Apa kurang jelas dan sadisnya Yahya Waloni? Orang ini misalnya dengan sangat garang menyebut Kitab Suci orang Kristen palsu, atau menyebut Katolik dan Protestan sama-sama “pro setan”, atau Bangun Samudera yang mengaku-ngaku lulusan Universitas Vatikan (padahal tidak ada Universitas Vatikan), lalu dengan itu menyerang Gereja Katolik, atau Joko Subandi yang mengaku-ngaku anak Kardinal (padahal Kardinal tidak menikah), dan masih banyak lagi.

Mereka ini tidak tersentuh sedikit pun. Seakan-akan kalau hinaan ditujukan kepada orang Kristen adalah hal yang wajar, nikmat-nikmat saja dan karenanya dibiarkan begitu saja juga.

Seorang pejabat publik apalagi pejabat negara, semestinya selalu bersuara, apalagi untuk wilayah yang sangat sensitif, tidak peduli peduli kepada agama apa serangan itu diarahkan.

Yahya Waloni tidak ngumpet-ngumpet tatkala melancarkan penghinaan dan tantangannya. Siapa Waloni ini? Manusia saktikah? Temannya siapa?

Kalau hanya karena alasan tidak ada yang mengadukan Waloni—sebab penghinaan agama masuk sebagai delik aduan—lalu karena itu para pejabat publik itu tidak bersuara, ini tidak masuk akal. Kalau akal, nalar dan perasaan mereka bekerja, ketika mendengar ocehan manusia sejenis Yahya Waloni dan kawan-kawan, mereka sudah bersuara juga. Apakah mereka tidak tahu ada bahwa konten yang menghina itu? Mereka ke mana saja? Adakah mereka orang asing di negeri ini?

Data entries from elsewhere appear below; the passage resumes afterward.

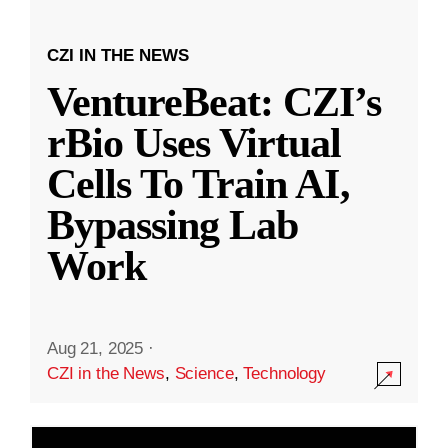
CZI IN THE NEWS
VentureBeat: CZI’s
rBio Uses Virtual
Cells To Train AI,
Bypassing Lab
Work
Aug 21, 2025
·
CZI in the News
,
Science
,
Technology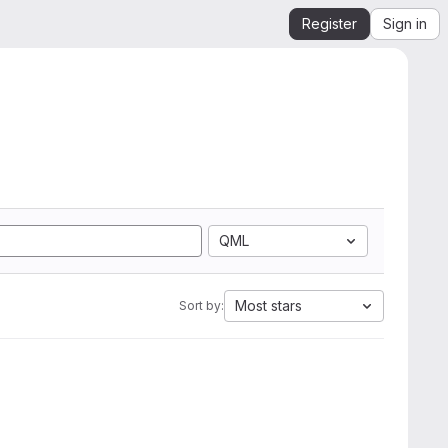
Register
Sign in
QML
Most stars
Sort by: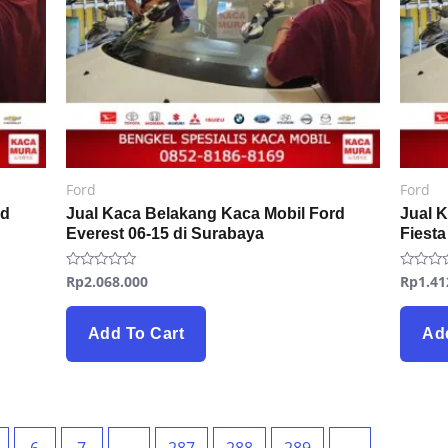
Ford
Ford
rd
Jual Kaca Belakang Kaca Mobil Ford
Jual 
Everest 06-15 di Surabaya
Fiesta
Rp
2.068.000
Rp
1.41
Rated
Rated
0
0
out
out
of
of
5
5
Add To Cart
Ad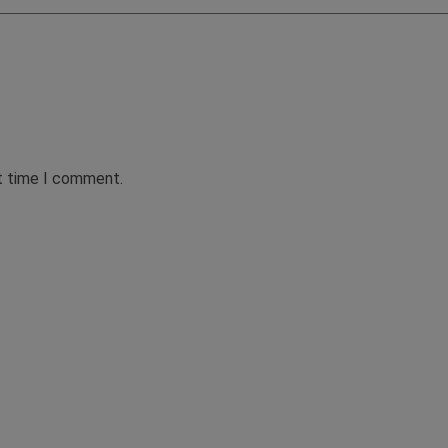
xt time I comment.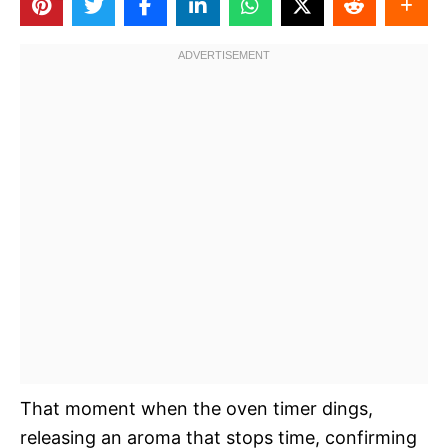
That moment when the oven timer dings,
releasing an aroma that stops time, confirming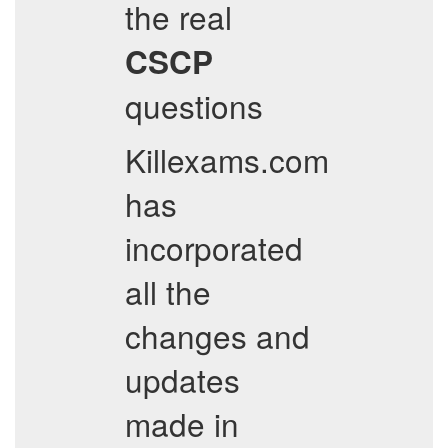
the real
CSCP
questions
Killexams.com
has
incorporated
all the
changes and
updates
made in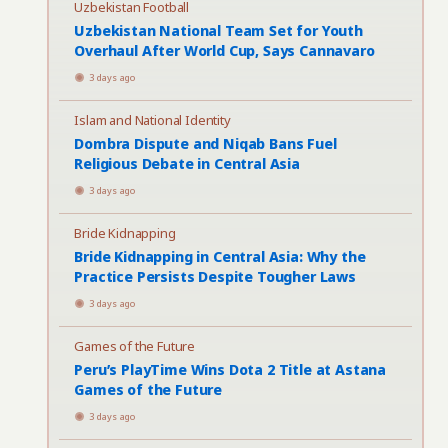
Uzbekistan Football
Uzbekistan National Team Set for Youth
Overhaul After World Cup, Says Cannavaro
3 days ago
Islam and National Identity
Dombra Dispute and Niqab Bans Fuel
Religious Debate in Central Asia
3 days ago
Bride Kidnapping
Bride Kidnapping in Central Asia: Why the
Practice Persists Despite Tougher Laws
3 days ago
Games of the Future
Peru’s PlayTime Wins Dota 2 Title at Astana
Games of the Future
3 days ago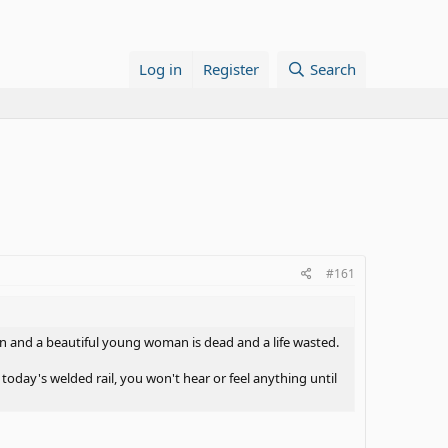
Log in
Register
Search
#161
ion and a beautiful young woman is dead and a life wasted.
ay's welded rail, you won't hear or feel anything until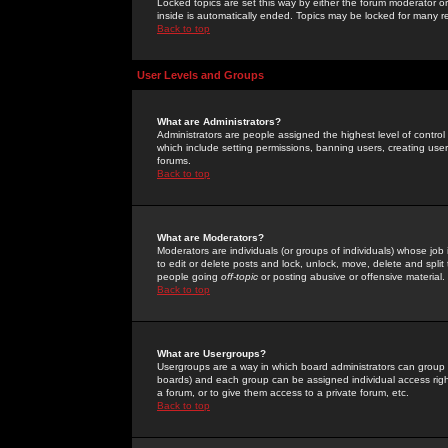
Locked topics are set this way by either the forum moderator or
inside is automatically ended. Topics may be locked for many 
Back to top
User Levels and Groups
What are Administrators?
Administrators are people assigned the highest level of control
which include setting permissions, banning users, creating userg
forums.
Back to top
What are Moderators?
Moderators are individuals (or groups of individuals) whose job 
to edit or delete posts and lock, unlock, move, delete and spli
people going
off-topic
or posting abusive or offensive material.
Back to top
What are Usergroups?
Usergroups are a way in which board administrators can group u
boards) and each group can be assigned individual access right
a forum, or to give them access to a private forum, etc.
Back to top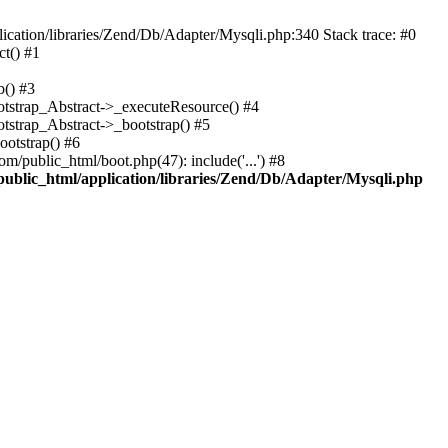
cation/libraries/Zend/Db/Adapter/Mysqli.php:340 Stack trace: #0
t() #1
b() #3
ootstrap_Abstract->_executeResource() #4
otstrap_Abstract->_bootstrap() #5
ootstrap() #6
m/public_html/boot.php(47): include('...') #8
public_html/application/libraries/Zend/Db/Adapter/Mysqli.php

Penindakan kepada orang yang disebut “menghina” agama lain sudah seringkali “menimpa” sejumlah orang di negeri ini dan orang-orang itu menerima saja keputusan itu, walau vonis terhadap mereka masih bisa diperdebatkan.

Semoga semangat para pejabat negara dan kepolisian kali ini yang sangat menggebu-gebu menjadi awal yang baik untuk menindak siapa pun yang gemar menghina, melecehkan seakan-akan hanya mereka sendirilah yang benar dan bermartabat sedangkan yang lain hina dina.

Semoga dengan ini pula kita semakin menjadi bangsa yang saling menaruh rasa hormat sebagai sesama manusia beradab. Kalau kita tidak satu iman, kita tetaplah satu bangsa yang sama-sama tinggal dan akan meninggal di negeri warisan para pahlawan yang telah mengorbankan segalanya, bahkan nyawa.